TASK STATEMENT
Transcribe word for word the lines below from the line with "Product name" through the line with "Q3 conn. size range", ends included.

INPUT MATERIAL
————————

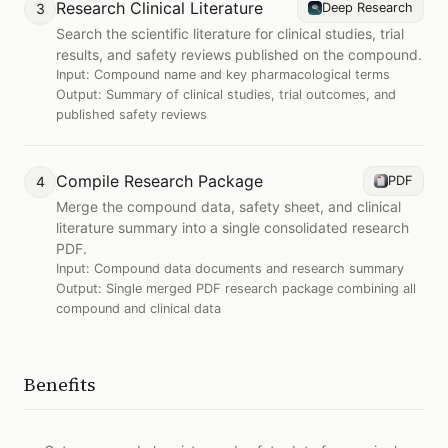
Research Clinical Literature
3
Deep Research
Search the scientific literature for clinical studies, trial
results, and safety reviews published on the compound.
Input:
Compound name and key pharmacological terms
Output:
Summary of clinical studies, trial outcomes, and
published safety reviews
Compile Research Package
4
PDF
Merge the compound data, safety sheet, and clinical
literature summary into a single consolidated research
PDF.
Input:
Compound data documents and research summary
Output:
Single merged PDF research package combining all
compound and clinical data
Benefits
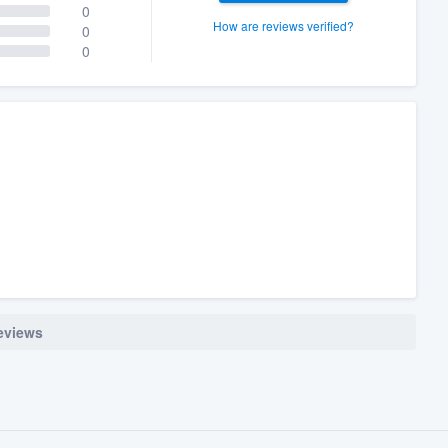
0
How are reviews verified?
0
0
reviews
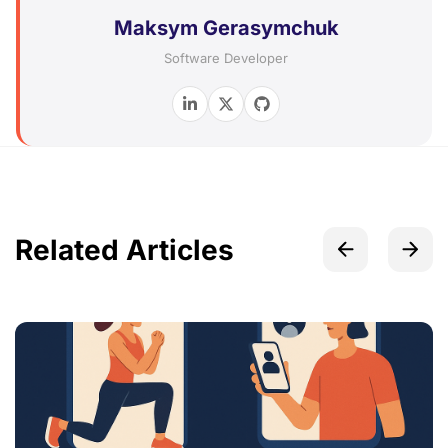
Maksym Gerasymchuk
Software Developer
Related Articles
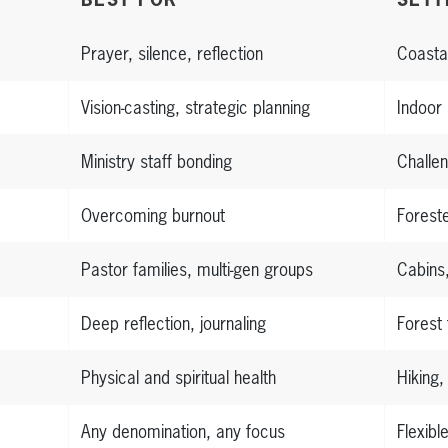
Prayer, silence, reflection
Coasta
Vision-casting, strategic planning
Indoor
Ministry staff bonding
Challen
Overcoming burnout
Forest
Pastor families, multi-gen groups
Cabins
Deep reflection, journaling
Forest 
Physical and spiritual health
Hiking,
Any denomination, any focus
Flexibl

————————

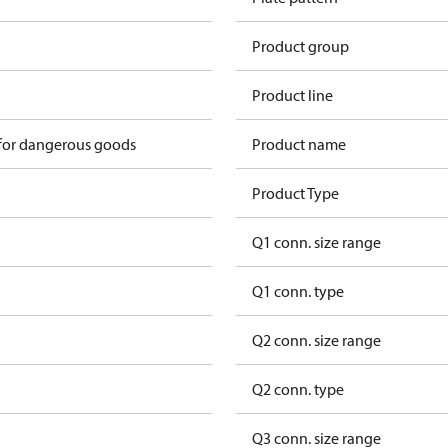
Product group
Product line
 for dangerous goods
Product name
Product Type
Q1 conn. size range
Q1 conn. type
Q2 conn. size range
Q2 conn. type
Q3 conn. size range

————————

ANSWER AREA
Product name
Product Type
Q1 conn. size range
Q1 conn. type
Q2 conn. size range
Q2 conn. type
Q3 conn. size range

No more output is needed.